Their world-ending debut, Whatever People Say I Am, That's What I'm Not, didn't even seem like that much to get worked up about. It was brash, straightforward and defiant. At times, it sounded like a ska record, at others, a punk record and sometimes even like a ska-punk record. It had many exhilaratingly great songs and few dreadful ones. In short, it sounded exactly like what it was: an album made by four self-taught teens in a post-Libertines/Strokes United Kingdom.
And that's not to short-change it because it remains a brilliant and fun record, one of the year's best releases, and at the very least, it is a superb first album from a band that had more pressure on it than Tony Blair and the Queen of England combined.
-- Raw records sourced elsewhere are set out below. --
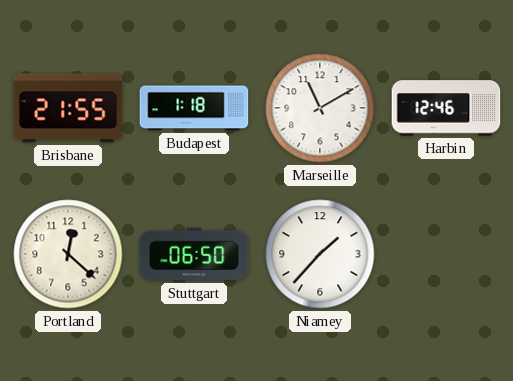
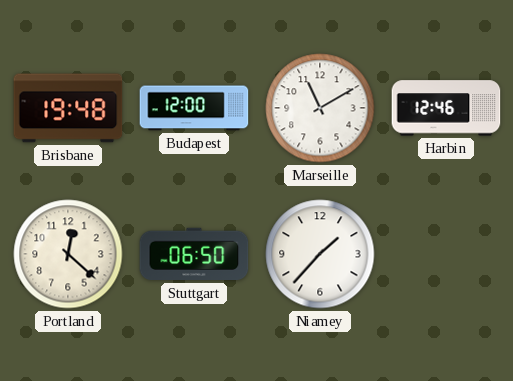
Brisbane: 21:55 -> 19:48
Budapest: 1:18 -> 12:00
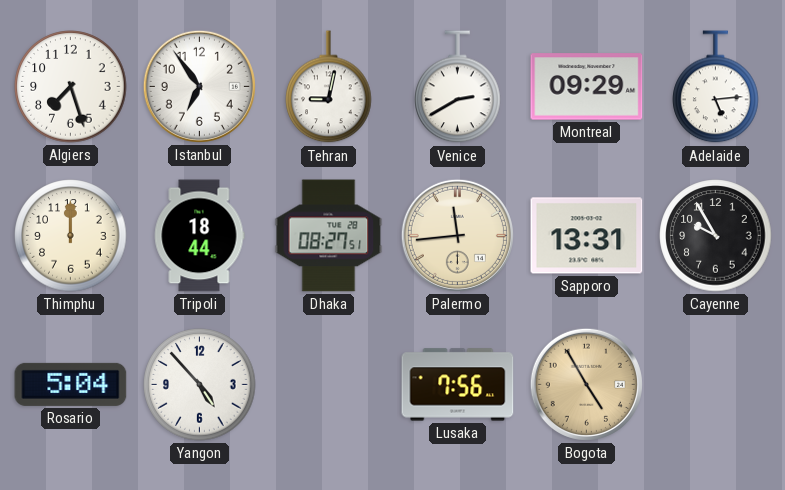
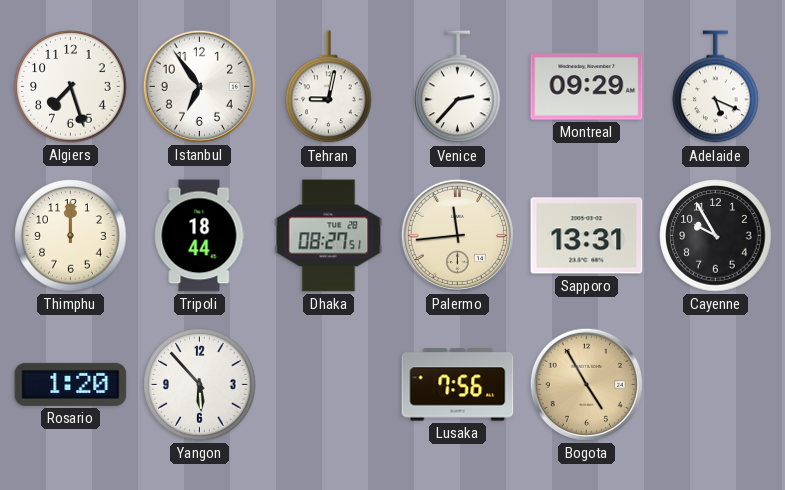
Venice: 2:40 -> 2:37
Adelaide: 5:14 -> 5:19
Rosario: 5:04 -> 1:20
Yangon: 4:53 -> 5:53
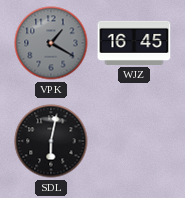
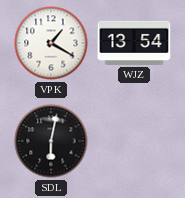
VPK dial: grey -> white
WJZ: 16:45 -> 13:54
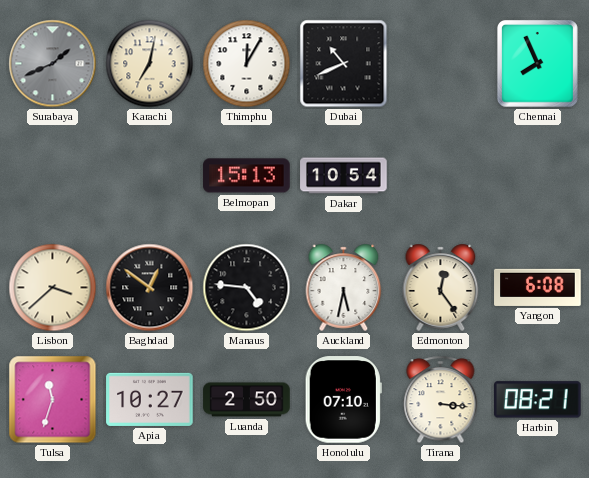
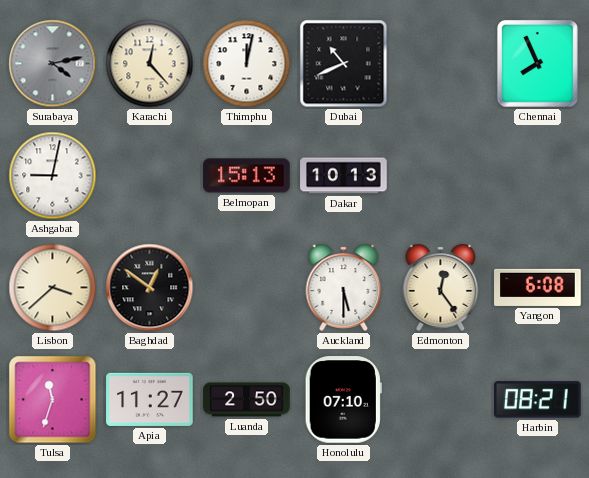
Surabaya: 1:41 -> 4:13
Karachi: 7:02 -> 12:23
Thimphu: 12:05 -> 12:02
Ashgabat: none -> 9:02
Dakar: 10:54 -> 10:13
Manaus: 4:46 -> none
Auckland: 5:32 -> 5:30
Apia: 10:27 -> 11:27
Tirana: 3:16 -> none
But Whatever People Say I Am, That's What I'm Not is not really a befitting motto for the band's leader/mastermind Alex Turner, a kid who was widely (and wisely) praised for being as quick with his pen as he was with his guitar pick. On that album, Turner drafted a whip-smart and hilarious look at British life as he saw it, a world rife with posers, dickhead cops, prostitutes, brawlers and bawlers. If Whatever People Say revealed him as one of contemporary rock's sharpest and most observant songwriters, then Favourite Worst Nightmare shows him to be one of it's most cerebral.
Turner, for the most part, navigates the same waters here as he did on Whatever People Say, but the songs ooze with more conceit, resignation and at times, resentment.
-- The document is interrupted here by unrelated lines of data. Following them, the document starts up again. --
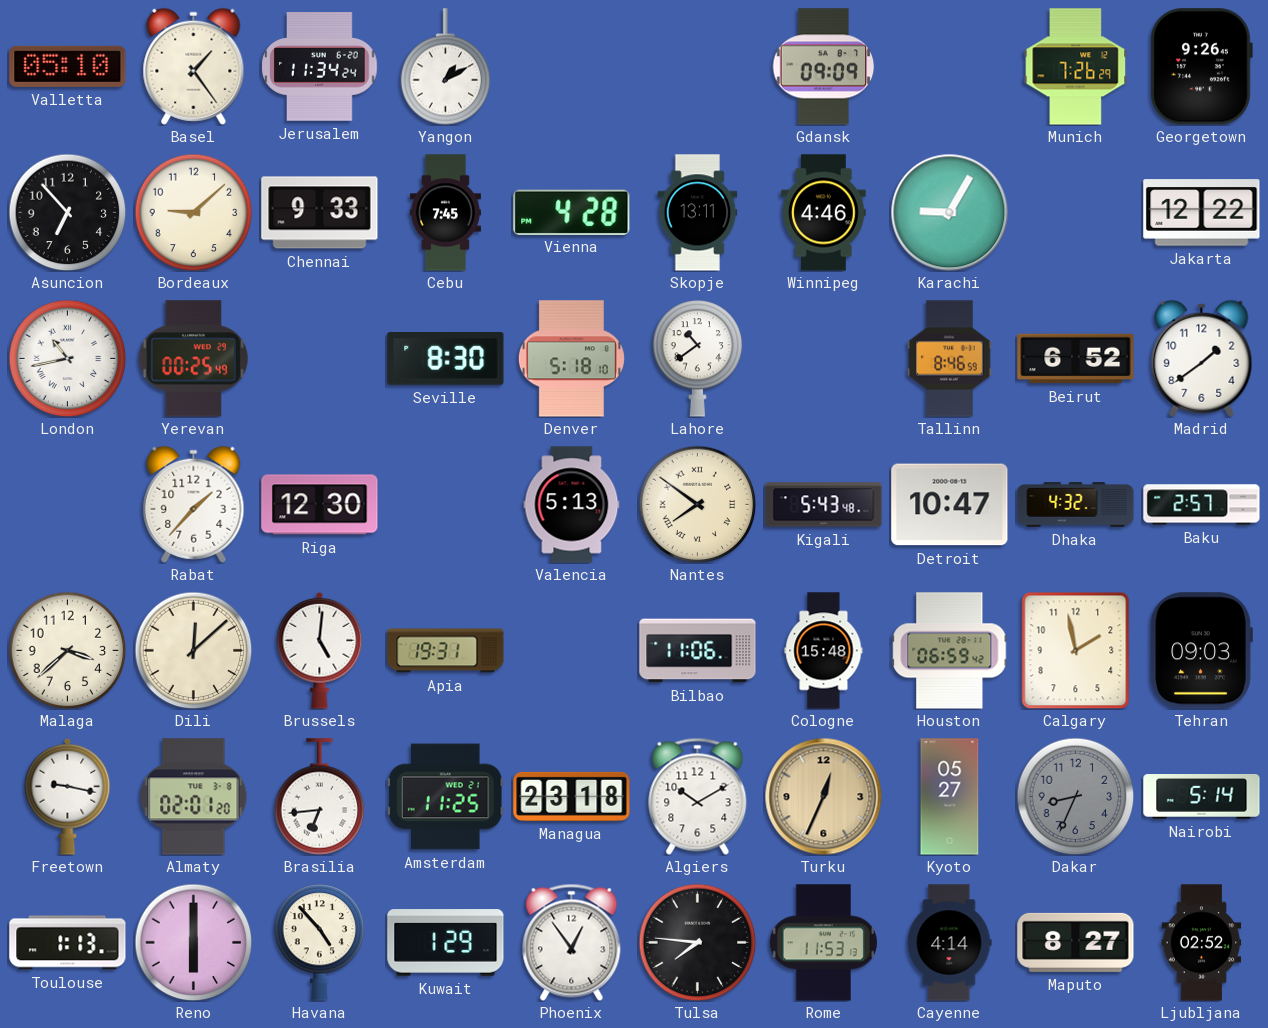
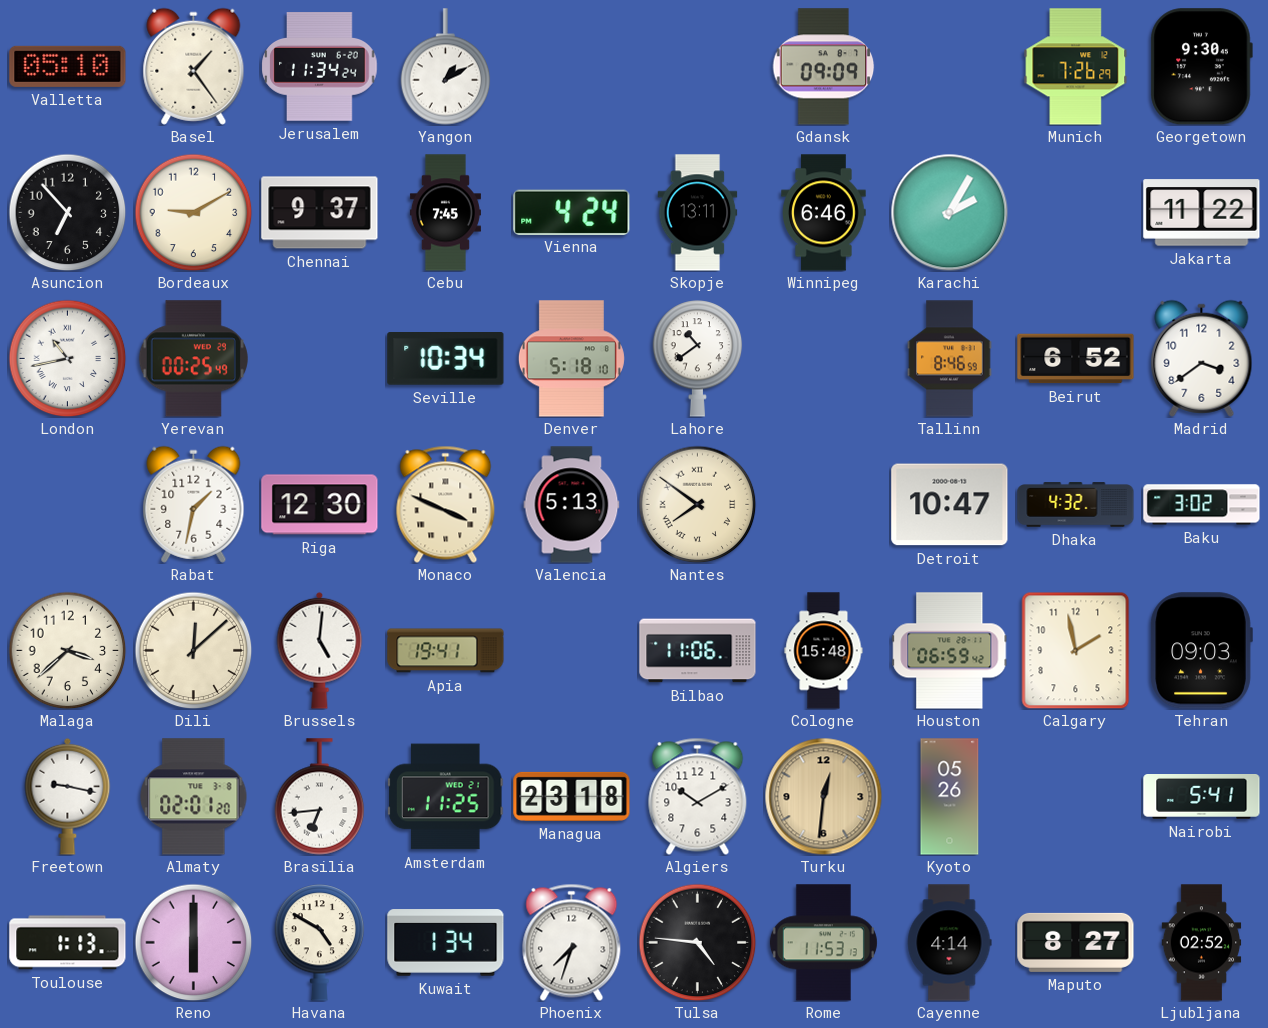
Georgetown: 9:26 -> 9:30
Bordeaux: 9:08 -> 9:10
Chennai: 9:33 -> 9:37
Vienna: 4:28 -> 4:24
Winnipeg: 4:46 -> 6:46
Karachi: 9:05 -> 2:05
Jakarta: 12:22 -> 11:22
Seville: 8:30 -> 10:34
Madrid: 1:39 -> 3:39
Rabat: 1:37 -> 1:32
Monaco: none -> 3:49
Kigali: 5:43 -> none
Baku: 2:57 -> 3:02
Apia: 19:31 -> 19:41
Turku: 12:34 -> 12:31
Kyoto: 05:27 -> 05:26
Dakar: 8:34 -> none
Nairobi: 5:14 -> 5:41
Havana: 4:53 -> 4:50
Kuwait: 1:29 -> 1:34
Phoenix: 12:54 -> 7:33
Tulsa: 7:46 -> 4:46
"Fluorescent Adolescent" nicks the portrait of a prostitute from last album's "When the Sun Goes Down," but it trades in that song's foreboding warnings for rearview mirror gazing.
"Teddy Picker" follows along the bouncy lines of "Fake Tales of San Francisco," but instead of unleashing his backhanded vitriol on bandwagoners, it's the music press. Where "Fake Tales" sounded annoyed, "Teddy Picker" sounds pissed, but it's no less stinging ("Sorry sunshine it doesn't exist/ It wasn't in the Top 100 list").
Turner's change in song matter is even more apparent here on the ballads. Whatever People Say's slow-burners were pub sing-alongs, but on Favourite, they drip with regret and sorrow.
"Only Ones Who Know," a stunning keyboard and slide-guitar-only lounge ballad, sees Turner lamenting his own loneliness. "Do Me a Favour" one-ups it with an outro of guitar smashing that immediately resonates as the band's most emotional recorded moment.
Musically, the rest of the band thrashes harder and darker than before. Confidence and swagger abound from this record, especially in drummer Matt Helders, who pounds his kit ragged from song one to 12. If Turner is taking a step back to peer further lyrically inward, his band is darting and plowing forward.
Favourite Worst Nightmare doesn't best its predecessor, but all things considered, it's a near triumph for the Monkeys. And though the music isn't any better per se, the band itself — Turner and Helders especially — has improved and matured two-fold.
Where this album will stand in the band's canon five albums from now obviously remains to be seen, but it looks to be a winning transition. It is the album in which the Monkeys stepped into a dark alley and emerged with 30 pounds of gained muscle, wiping a tear from their eyes.